Optimizing slow queries in a rapidly growing Postgres Table - Part 2

This article continues from Optimizing slow queries in a rapidly growing Postgres Table - Part 1.

If you would like to understand the context behind the problem, do check it out!

D.7 Partitioning

Partitioning refers to the breaking up of a table into smaller logical chunks

Logical because it has no storage on its own as they appear to be virtual

Declarative Partitioning The partitioned table itself is a “virtual” table having no storage of its own. Instead, the storage belongs to partitions, which are otherwise-ordinary tables associated with the partitioned table.

  Each partition stores a subset of the data as defined by its *partition bounds*. All rows inserted into a partitioned table will be routed to the appropriate one of the partitions based on the values of the partition key column(s). Updating the partition key of a row will cause it to be moved into a different partition if it no longer satisfies the partition bounds of its original partition.

  Src: https://www.postgresql.org/docs/current/ddl-partitioning.html#DDL-PARTITIONING-DECLARATIVE

Good to read Major enhancements to Partitioning in PostgreSQL 11:
- Improvements to partitioning functionality, including:
  - Add support for partitioning by a hash key
  - Add support for PRIMARY KEY, FOREIGN KEY, indexes, and triggers on partitioned tables
  - Allow creation of a “default” partition for storing data that does not match any of the remaining partitions
  - UPDATE statements that change a partition key column now cause affected rows to be moved to the appropriate partitions
  - Improve SELECT performance through enhanced partition elimination strategies during query planning and execution
Source: https://www.postgresql.org/docs/11/release-11.html

Check out E.22.3.1.1 for more info on partitioning

How does partitioning solve our problem for us?

• Query performance can be improved dramatically in certain situations, particularly when most of the heavily accessed rows of the table are in a single partition or a small number of partitions.

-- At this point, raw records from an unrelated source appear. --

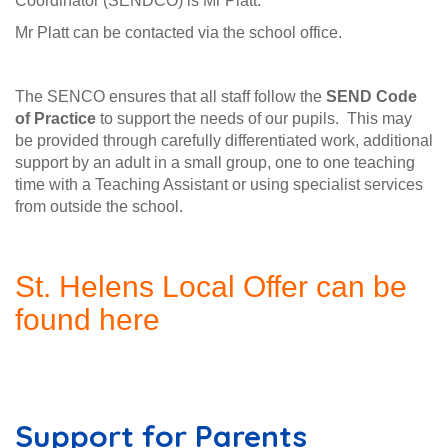
Coordinator (SENDCO) is Mr Platt.
Mr Platt can be contacted via the school office.
The SENCO ensures that all staff follow the
SEND Code
of Practice
to support the needs of our pupils. This may
be provided through carefully differentiated work, additional
support by an adult in a small group, one to one teaching
time with a Teaching Assistant or using specialist services
from outside the school.
St. Helens Local Offer can be
found here
Support for Parents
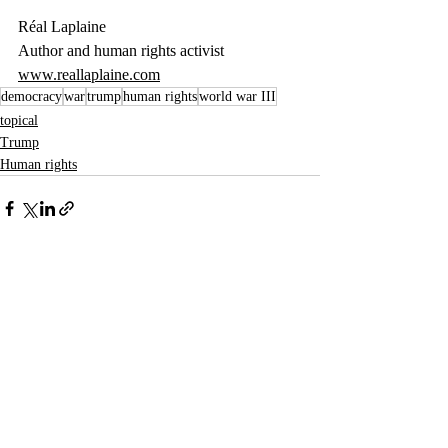
Réal Laplaine
Author and human rights activist
www.reallaplaine.com
democracy
war
trump
human rights
world war III
topical
Trump
Human rights
Recent Posts
See All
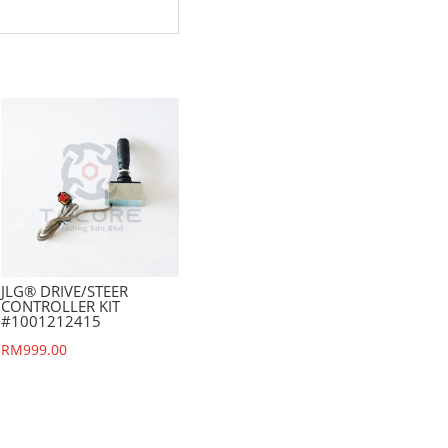
JLG® DRIVE/STEER
CONTROLLER KIT
#1001212415
RM
999.00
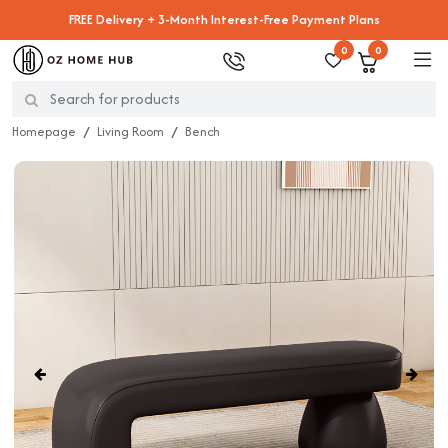
FREE Delivery + 3-Month Interest-Free Payment Plans
0
0
Homepage
Living Room
Bench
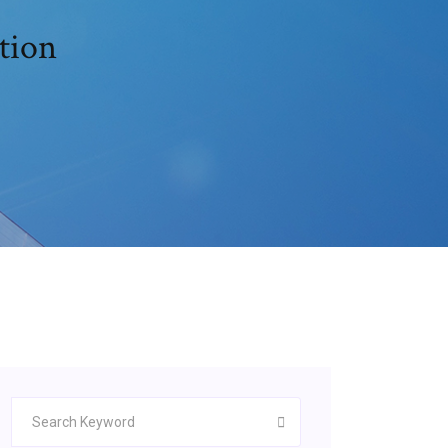
ition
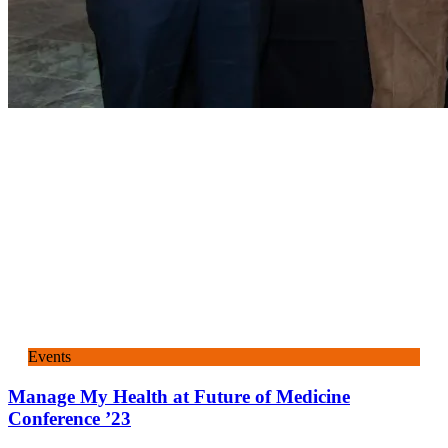
Events
Manage My Health at Future of Medicine
Conference ’23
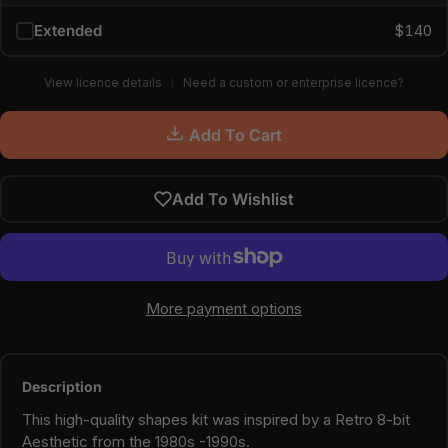
Extended
$140
View licence details
Need a custom or enterprise licence?
Add To Cart
Add To Wishlist
More payment options
Description
This high-quality shapes kit was inspired by a Retro 8-bit
Aesthetic from the 1980s -1990s.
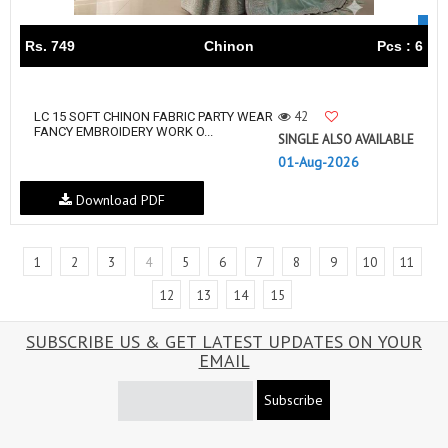
Rs. 749
Chinon
Pcs : 6
42
LC 15 SOFT CHINON FABRIC PARTY WEAR
FANCY EMBROIDERY WORK O...
SINGLE ALSO AVAILABLE
01-Aug-2026
Download PDF
1
2
3
4
5
6
7
8
9
10
11
12
13
14
15
SUBSCRIBE US & GET LATEST UPDATES ON YOUR
EMAIL
Subscribe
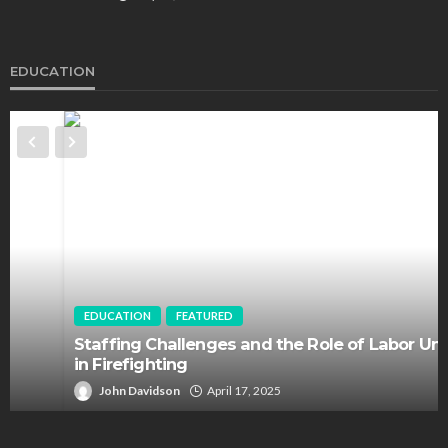
EDUCATION
EDUCATION
FEATURED
Staffing Challenges and the Role of Labor Unions
in Firefighting
John Davidson
April 17, 2025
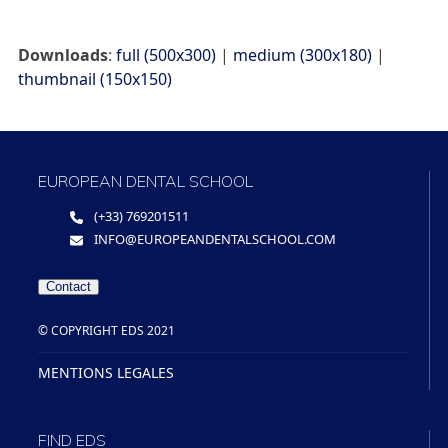
Downloads
:
full (500x300)
|
medium (300x180)
|
thumbnail (150x150)
EUROPEAN DENTAL SCHOOL
(+33) 769201511
INFO@EUROPEANDENTALSCHOOL.COM
Contact
© COPYRIGHT EDS 2021
MENTIONS LEGALES
FIND EDS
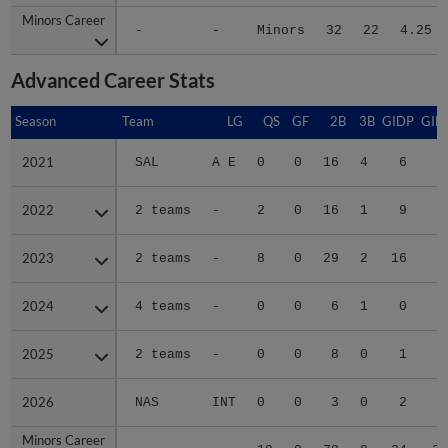
Minors Career
Minors Career
-
-
Minors
32
22
4.25
Advanced Career Stats
Season
Season
Team
LG
QS
GF
2B
3B
GIDP
GID
2021
2021
SAL
A E
0
0
16
4
6
5
2022
2022
2 teams
-
2
0
16
1
9
5
2023
2023
2 teams
-
8
0
29
2
16
8
2024
2024
4 teams
-
0
0
6
1
0
1
2025
2025
2 teams
-
0
0
8
0
1
2
2026
2026
NAS
INT
0
0
3
0
2
Minors Career
Minors Career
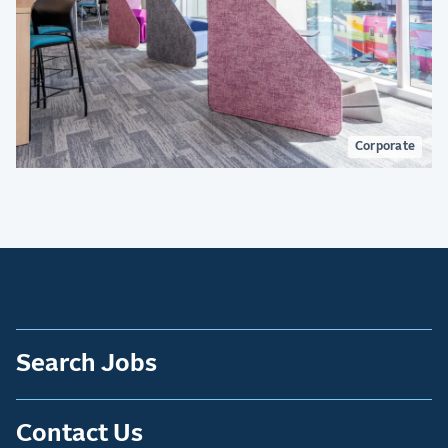
Corporate
Search Jobs
Contact Us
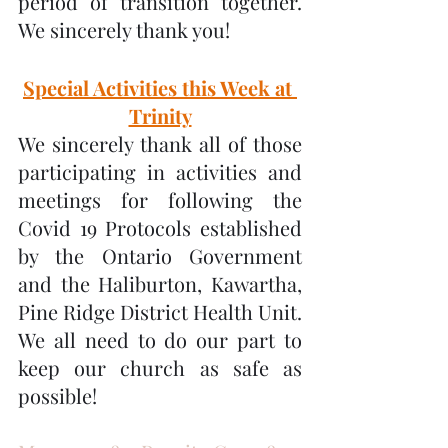
period of transition together.  
We sincerely thank you!
Special Activities this Week at 
Trinity
We sincerely thank all of those 
participating in activities and 
meetings for following the 
Covid 19 Protocols established 
by the Ontario Government 
and the Haliburton, Kawartha, 
Pine Ridge District Health Unit.  
We all need to do our part to 
keep our church as safe as 
possible!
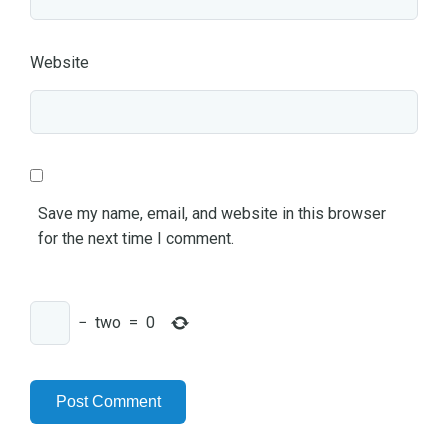
Website
Save my name, email, and website in this browser
for the next time I comment.
−
two
=
0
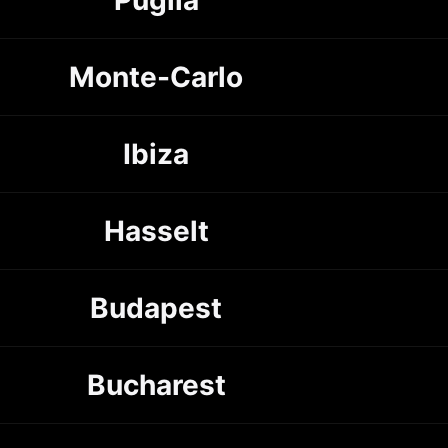
Monte-Carlo
Ibiza
Hasselt
Budapest
Bucharest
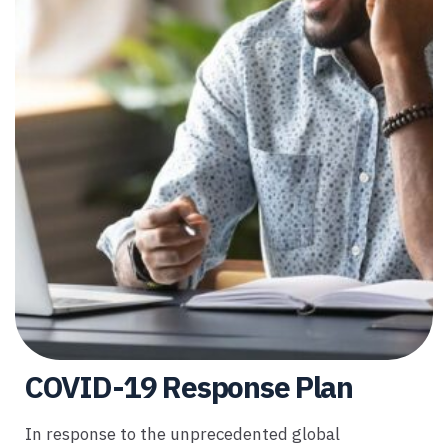
COVID-19 Response Plan
In response to the unprecedented global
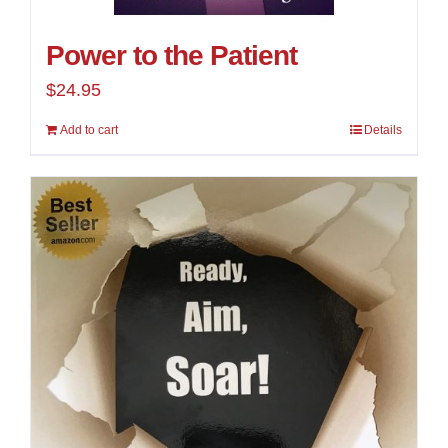
Power to the Patient
$
24.95
Add to cart
Details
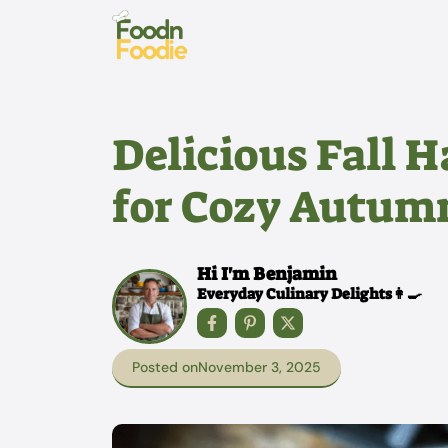
Skip
to
content
Delicious Fall H
for Cozy Autum
Hi I'm Benjamin
Everyday Culinary Delights👩‍🍳
Posted on
November 3, 2025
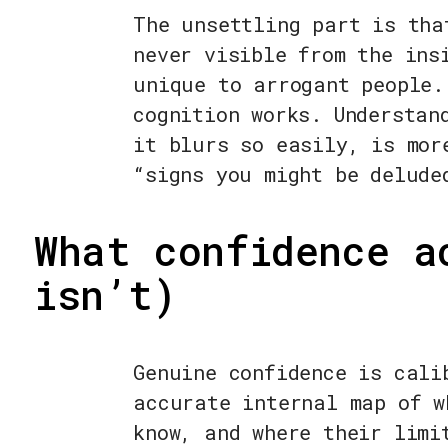
The unsettling part is tha
never visible from the ins
unique to arrogant people.
cognition works. Understan
it blurs so easily, is mor
“signs you might be delude
What confidence a
isn’t)
Genuine confidence is cali
accurate internal map of w
know, and where their limi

Partitioning effectively substitutes for the upper tree levels of indexes, making it more likely that the heavily-used parts of the indexes fit in memory.

• When queries or updates access a large percentage of a single partition, performance can be improved by using a sequential scan of that partition instead of using an index, which would require random-access reads scattered across the whole table.

Src: https://www.postgresql.org/docs/current/ddl-partitioning.html#DDL-PARTITIONING-OVERVIEW

These 2 points reflect very similarly to our query access pattern to crm_contact table
In our case, we query for upserted agent contacts based on user_id for internal sales members, everytime we need to fetch relevant information for a particular internal sales agent, we are dealing with a relatively big table of 1.3m rows,
- During which operations, such as hash joins are applied on the entire inner and outer tables and the relevant indices might need to be scanned in their entirety, adding significant overhead to many queries, including in memory requirements, especially during counts without much filters.
Multiple sql queries on the same large table have potential to lock up the table, where as splitting up the contacts may help to improve concurrency of sql queries
Having a partition for each of these internal sales team members also increases and makes it easier to collect more statistics for each of these user_id partitioned partition on a per table basis.
It makes it easier for us to manage data for internal sales users who are no longer with the firm
- ANALYZE and VACUUM ops are now performed on smaller partitions and the overhead required is much smaller
- We can just drop/detach the partitioned table for that user, and we do not require any VACUUM to get the space back (as opposed to something like DELETE FROM .. WHERE…)
- Source: https://www.adyen.com/knowledge-hub/introduction-to-table-partioning

Indexing vs Partitioning

Benefit for partitioning is that INSERT, UPDATEs and DELETE statements will run alot faster because non clustered index on the current partitioned tables will be much smaller
Partitioning method chosen:
- We decided to go with List partitioning because:
  1. The type of internal sales users are more or less predetermined and defined and they do not change often.
    1. We can identify them via our internal user_id
  2. Downside is that it does not offer control over partition sizes
    1. But we do not think it is an issue because our platform should have already ingested most, if not all of the agents who are registered with CEA
    2. Hence the count of agent contacts per sales team member shouldn’t increase too drastically
- Why not range
  - Conversely, the query pattern is heavily reliant on user_id so there is no range to partition on.
- Why not hash
  - Normally a modulo will be applied on the partition key (numeric key) and that determines the number and location of your partitions
  - Also, user_id is based on UUID so it is also difficult to use the hash strategy to partition at the point in time when we implemented this
  - Furthermore, the number of partitions is predetermined and it may be hard to change in the future as well:
    
    Flexibility is also an issue. Once you choose the divisor for the modulo operation, changing it in the future becomes problematic. You might already have a lot of data in the existing partitions, and since you can only increase the value of the divisor , the new partitions will effectively be much smaller… as you can see, not a very flexible approach.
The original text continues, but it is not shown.